* _Stored entries_:

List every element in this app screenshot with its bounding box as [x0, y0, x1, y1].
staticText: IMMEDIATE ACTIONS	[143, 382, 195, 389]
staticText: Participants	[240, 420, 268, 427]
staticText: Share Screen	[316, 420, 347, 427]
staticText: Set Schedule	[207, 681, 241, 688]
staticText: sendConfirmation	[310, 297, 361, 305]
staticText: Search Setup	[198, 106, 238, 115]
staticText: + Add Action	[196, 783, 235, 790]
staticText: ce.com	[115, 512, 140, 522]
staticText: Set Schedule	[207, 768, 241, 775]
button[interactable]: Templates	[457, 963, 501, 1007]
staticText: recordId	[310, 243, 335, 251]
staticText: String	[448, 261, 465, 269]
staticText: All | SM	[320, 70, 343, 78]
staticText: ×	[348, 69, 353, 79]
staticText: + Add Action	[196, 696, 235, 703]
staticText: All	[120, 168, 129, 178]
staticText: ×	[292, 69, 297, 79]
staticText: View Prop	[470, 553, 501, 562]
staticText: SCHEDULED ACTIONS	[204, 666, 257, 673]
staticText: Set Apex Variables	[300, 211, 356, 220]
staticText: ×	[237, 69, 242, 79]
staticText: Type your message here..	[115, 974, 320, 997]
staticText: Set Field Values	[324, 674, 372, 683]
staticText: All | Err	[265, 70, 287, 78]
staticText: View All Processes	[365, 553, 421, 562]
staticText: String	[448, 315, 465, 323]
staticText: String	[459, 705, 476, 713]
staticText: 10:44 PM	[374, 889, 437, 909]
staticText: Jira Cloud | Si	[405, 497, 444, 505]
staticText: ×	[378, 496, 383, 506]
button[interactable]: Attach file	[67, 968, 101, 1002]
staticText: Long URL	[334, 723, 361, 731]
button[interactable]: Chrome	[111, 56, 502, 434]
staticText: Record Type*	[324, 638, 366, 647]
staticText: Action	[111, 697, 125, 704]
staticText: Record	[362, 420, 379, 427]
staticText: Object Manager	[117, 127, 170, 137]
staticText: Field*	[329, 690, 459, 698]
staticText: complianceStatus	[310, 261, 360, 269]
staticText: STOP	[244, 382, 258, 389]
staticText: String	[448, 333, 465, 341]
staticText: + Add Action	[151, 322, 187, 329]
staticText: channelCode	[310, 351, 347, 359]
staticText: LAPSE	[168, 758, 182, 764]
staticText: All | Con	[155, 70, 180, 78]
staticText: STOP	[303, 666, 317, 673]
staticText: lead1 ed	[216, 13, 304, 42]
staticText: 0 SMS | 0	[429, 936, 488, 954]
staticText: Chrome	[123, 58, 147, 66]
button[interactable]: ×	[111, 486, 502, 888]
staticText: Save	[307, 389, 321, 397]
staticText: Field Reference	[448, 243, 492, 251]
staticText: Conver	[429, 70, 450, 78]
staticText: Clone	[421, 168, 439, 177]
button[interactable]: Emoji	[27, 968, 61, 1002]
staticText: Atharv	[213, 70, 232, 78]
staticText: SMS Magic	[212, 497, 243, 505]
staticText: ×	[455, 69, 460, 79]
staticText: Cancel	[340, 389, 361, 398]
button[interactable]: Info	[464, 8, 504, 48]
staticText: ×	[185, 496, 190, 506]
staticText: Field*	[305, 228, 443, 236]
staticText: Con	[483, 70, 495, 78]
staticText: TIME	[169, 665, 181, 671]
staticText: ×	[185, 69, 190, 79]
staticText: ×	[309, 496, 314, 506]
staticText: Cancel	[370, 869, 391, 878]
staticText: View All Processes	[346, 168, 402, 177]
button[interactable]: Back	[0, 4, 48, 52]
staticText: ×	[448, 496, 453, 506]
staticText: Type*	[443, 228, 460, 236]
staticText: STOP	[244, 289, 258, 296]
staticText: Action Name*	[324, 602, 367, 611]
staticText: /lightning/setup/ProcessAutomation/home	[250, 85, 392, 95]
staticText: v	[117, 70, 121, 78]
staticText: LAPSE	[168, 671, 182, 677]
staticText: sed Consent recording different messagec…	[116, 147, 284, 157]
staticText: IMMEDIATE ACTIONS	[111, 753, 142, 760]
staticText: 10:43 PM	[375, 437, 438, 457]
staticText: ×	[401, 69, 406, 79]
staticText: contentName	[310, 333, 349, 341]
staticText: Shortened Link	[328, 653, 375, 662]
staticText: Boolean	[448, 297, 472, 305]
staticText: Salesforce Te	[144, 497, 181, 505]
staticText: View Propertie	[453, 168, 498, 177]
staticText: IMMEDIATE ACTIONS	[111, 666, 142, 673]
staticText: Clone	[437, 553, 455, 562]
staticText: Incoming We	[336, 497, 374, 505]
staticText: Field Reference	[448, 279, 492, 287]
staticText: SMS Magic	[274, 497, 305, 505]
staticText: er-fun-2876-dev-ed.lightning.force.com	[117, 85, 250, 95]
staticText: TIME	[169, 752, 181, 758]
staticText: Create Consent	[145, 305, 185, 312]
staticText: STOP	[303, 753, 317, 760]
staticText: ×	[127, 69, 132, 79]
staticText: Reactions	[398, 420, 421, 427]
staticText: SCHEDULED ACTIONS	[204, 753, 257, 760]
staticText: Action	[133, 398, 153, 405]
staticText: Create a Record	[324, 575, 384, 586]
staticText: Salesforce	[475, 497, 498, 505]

* _WHAT YOU SHOULD DO_:
Which of the lines above carry the string "Consent"? Copy every one.

* _SOLUTION_:
staticText: sed Consent recording different messagec…	[116, 147, 284, 157]
staticText: Create Consent	[145, 305, 185, 312]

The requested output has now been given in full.